Although many believe the FTX debacle is now a thing of the past, some investors have completely altered their trading strategies to insulate themselves in case a similar situation occurs with another exchange.
These worries have been heightened recently, thanks to the aforementioned actions by the SEC – so many investors are opting to minimize their exposure to specific cryptos, thereby causing a lack of positive price momentum.
4. USDT De-Peg Concerns
At the time of writing, the price of the stablecoin Tether ($USDT) has deviated slightly from its US Dollar peg – prompting concern that it could completely de-peg.

This slight price deviation was caused by an imbalance in Curve’s “3pool”, which saw the weightage of $USDT rise far above what it should be, which usually indicates enormous selling pressure from crypto holders.
Tether’s CTO, Paolo Ardoino, reassured investors that a $USDT de-peg event is not a concern; however, many in the crypto community were spooked, leading to widespread uncertainty in the market.
5. Lack of Regulatory Clarity
Finally, crypto prices are also being hampered by a lack of regulatory clarity throughout the US, which has put the handbrakes on innovation.
US lawmakers recently introduced a bill to address the prevailing uncertainty, hoping that the SEC will implement a framework allowing crypto-focused firms to operate effectively while protecting investors.

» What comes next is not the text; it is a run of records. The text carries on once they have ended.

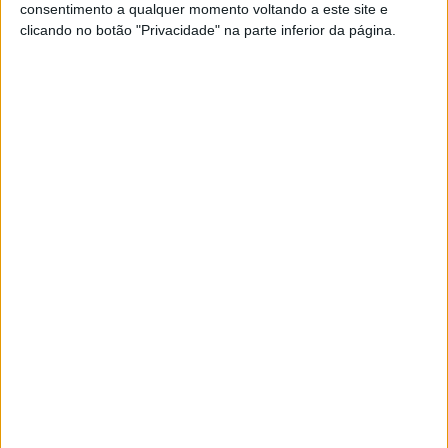
consentimento a qualquer momento voltando a este site e
clicando no botão "Privacidade" na parte inferior da página.
CELEBRIDADES
Gwyneth Paltrow sobre a menopausa: "os
sintomas são uma montanha-russa"
A atriz está no auge da perimenopausa e assume sentir alívio,
agora, que este tema deixou de ser tabu.
Gwyneth Paltrow sobre a chegada aos 50: "Envelhecer é
uma viagem para conheceres o teu verdadeiro eu"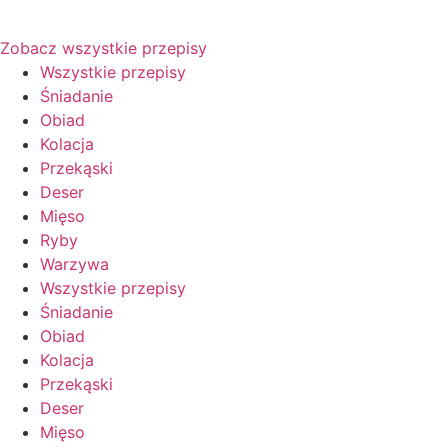
Zobacz wszystkie przepisy
Wszystkie przepisy
Śniadanie
Obiad
Kolacja
Przekąski
Deser
Mięso
Ryby
Warzywa
Wszystkie przepisy
Śniadanie
Obiad
Kolacja
Przekąski
Deser
Mięso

However, there has yet to be any movement on that front – and with many crypto companies opting to set up shop overseas, this is making the situation much more challenging for retail investors.
What Tokens Are Defying the Bear Market?
All of the reasons above combine to create an air of uncertainty throughout the crypto market, hurting the price of hundreds of coins and tokens.

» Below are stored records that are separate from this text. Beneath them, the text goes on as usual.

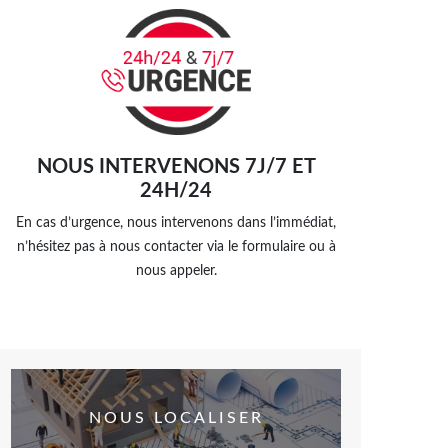
NOUS INTERVENONS 7J/7 ET
24H/24
En cas d’urgence, nous intervenons dans l’immédiat,
n’hésitez pas à nous contacter via le formulaire ou à
nous appeler.
NOUS LOCALISER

However, some cryptos are defying the bearish sentiment – and are instead thriving.
With that in mind, below are two of the most talked-about crypto projects that could be a good hedge against the wider bear market:
Wall Street Memes Weathers the Storm & Raises $7.1 Million
First up is Wall Street Memes ($WSM) – a community-driven meme coin that’s backed by the power of over one million “degens.”

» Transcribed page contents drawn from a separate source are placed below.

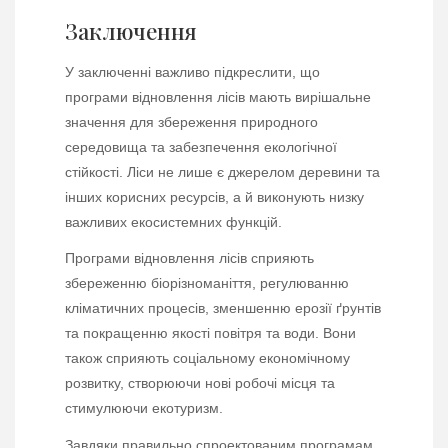
Заключення
У заключенні важливо підкреслити, що
програми відновлення лісів мають вирішальне
значення для збереження природного
середовища та забезпечення екологічної
стійкості. Ліси не лише є джерелом деревини та
інших корисних ресурсів, а й виконують низку
важливих екосистемних функцій.
Програми відновлення лісів сприяють
збереженню біорізноманіття, регулюванню
кліматичних процесів, зменшенню ерозії ґрунтів
та покращенню якості повітря та води. Вони
також сприяють соціальному економічному
розвитку, створюючи нові робочі місця та
стимулюючи екотуризм.
Завдяки правильно спроектованим програмам,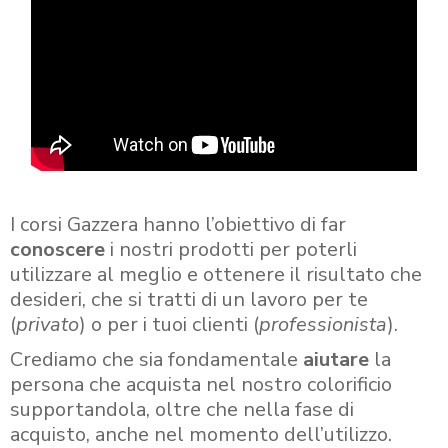
I corsi Gazzera hanno l’obiettivo di far
conoscere
i nostri prodotti per poterli
utilizzare al meglio e ottenere il risultato che
desideri, che si tratti di un lavoro per te
(
privato
) o per i tuoi clienti (
professionista
).
Crediamo che sia fondamentale
aiutare
la
persona che acquista nel nostro colorificio
supportandola, oltre che nella fase di
acquisto, anche nel momento dell’utilizzo.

As its name implies, Wall Street Memes draws inspiration from the WallStreetBets subreddit, which is now firmly ingrained in the crypto trading culture.
After achieving tremendous success in 2021 following the release of the Wall St Bulls NFT collection, Wall Street Memes’ team is now turning their attention to the crypto market through the release of $WSM.
This token is designed to allow community members to gain financial exposure to the growth and evolution of the Wall Street Memes community, which receives over 40 million monthly impressions across various social media platforms.

Wall Street Memes’ presale kicked off just a few short weeks ago, yet has already raised a tremendous $7.1 million from eager investors.
The presale’s success has caught the eye of several prominent crypto influencers, with YouTuber Michael Wrubel discussing his optimism about the project.
At the time of writing, the Wall Street Memes presale is in Stage 14 of 30, meaning nearly half of the total allocation of $WSM has already been snapped up.
Investors can buy $WSM right now for $0.0289 – 16% lower than the final stage price.
AiDoge Gears Up for CEX Listings After Hitting Presale Hard Cap
Another crypto defying the bearish market wave is AiDoge ($AI) – a brand-new, AI-powered meme coin.
AiDoge has garnered huge attention from retail traders thanks to its innovative meme generator powered by advanced AI algorithms.
Using this meme generator, social media users can easily create hilarious memes and then upload them to sites like Twitter and Reddit – simply by using text-based prompts.

This unique feature, combined with AiDoge’s meme coin aesthetic, led to enormous demand for $AI during the project’s presale – which helped raise a staggering $14.9 million in funding.
The $AI token is set to debut on a major CEX next week, although investors who missed out on the presale still have a limited window to acquire tokens at the listing price before they go live.
With over 20,000 people in the project’s Telegram channel and the hype around AiDoge.com continuing to grow, the coming launch of $AI undoubtedly looks set to make headlines.